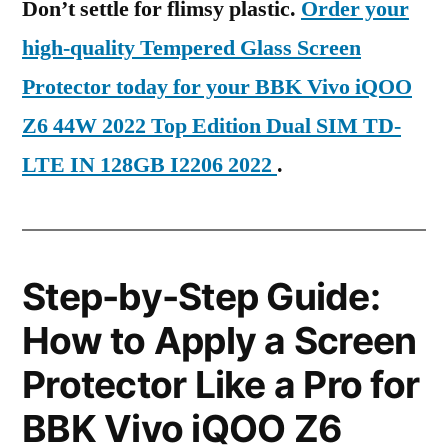
Don’t settle for flimsy plastic.
Order your
high-quality Tempered Glass Screen
Protector today for your BBK Vivo iQOO
Z6 44W 2022 Top Edition Dual SIM TD-
LTE IN 128GB I2206 2022
.
Step-by-Step Guide:
How to Apply a Screen
Protector Like a Pro for
BBK Vivo iQOO Z6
---*---
(REQUIREMENT)
Look through the records above for the word "your" and state how many lines contain it, giving the number alone.

(ANSWER SPACE)
2